DIRECTIONS: Could you repeat word for word only the lines from the one containing "Posiadasz konto? Zaloguj się (762, 36)" to the last line of the data below?

DATA LISTING:
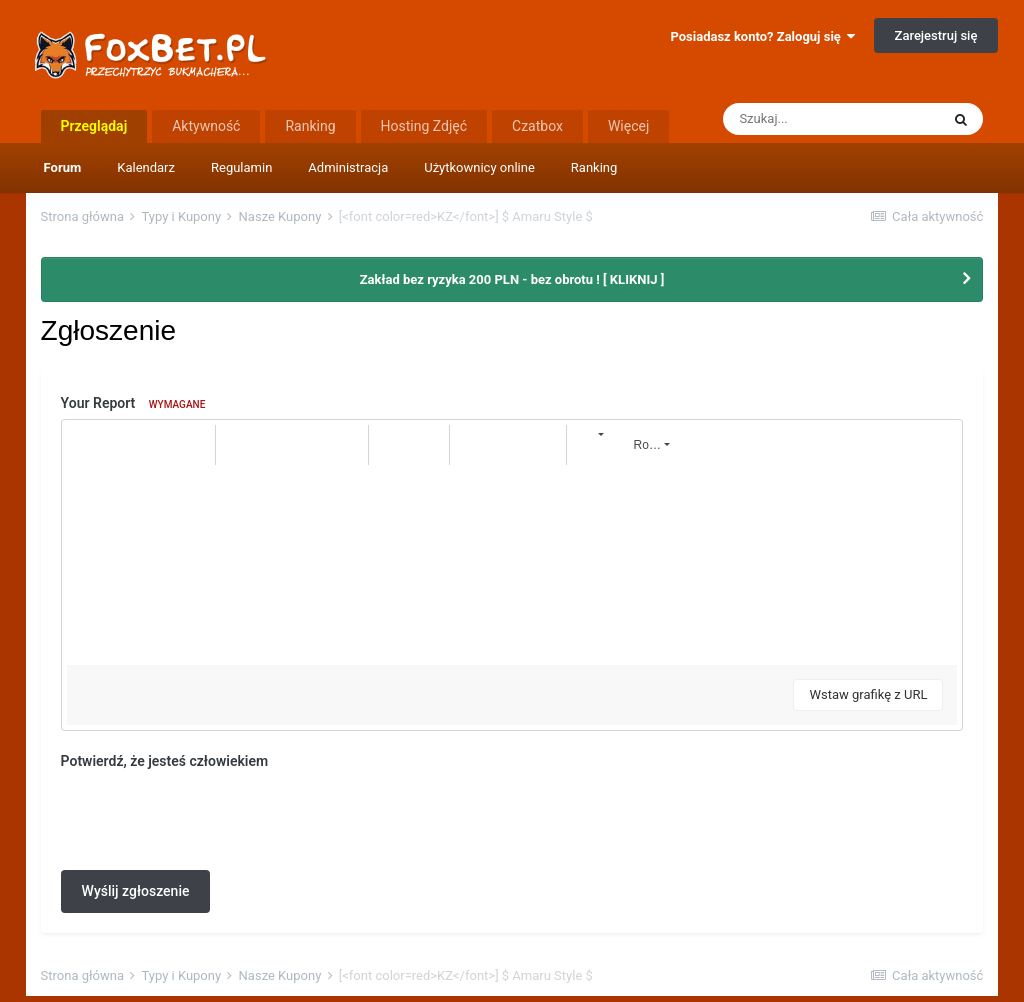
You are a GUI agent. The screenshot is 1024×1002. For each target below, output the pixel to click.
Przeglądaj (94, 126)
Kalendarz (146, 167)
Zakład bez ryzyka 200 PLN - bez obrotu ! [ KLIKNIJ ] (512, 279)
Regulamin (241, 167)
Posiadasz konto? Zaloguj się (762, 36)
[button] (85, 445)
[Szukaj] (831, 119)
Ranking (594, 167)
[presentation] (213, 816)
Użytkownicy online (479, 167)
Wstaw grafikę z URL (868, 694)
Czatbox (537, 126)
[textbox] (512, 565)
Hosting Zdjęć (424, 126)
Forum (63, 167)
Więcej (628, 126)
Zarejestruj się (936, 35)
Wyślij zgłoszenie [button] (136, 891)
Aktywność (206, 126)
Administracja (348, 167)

RESULT BELOW:
Posiadasz konto? Zaloguj się (762, 36)
[button] (85, 445)
[Szukaj] (831, 119)
Ranking (594, 167)
[presentation] (213, 816)
Użytkownicy online (479, 167)
Wstaw grafikę z URL (868, 694)
Czatbox (537, 126)
[textbox] (512, 565)
Hosting Zdjęć (424, 126)
Forum (63, 167)
Więcej (628, 126)
Zarejestruj się (936, 35)
Wyślij zgłoszenie [button] (136, 891)
Aktywność (206, 126)
Administracja (348, 167)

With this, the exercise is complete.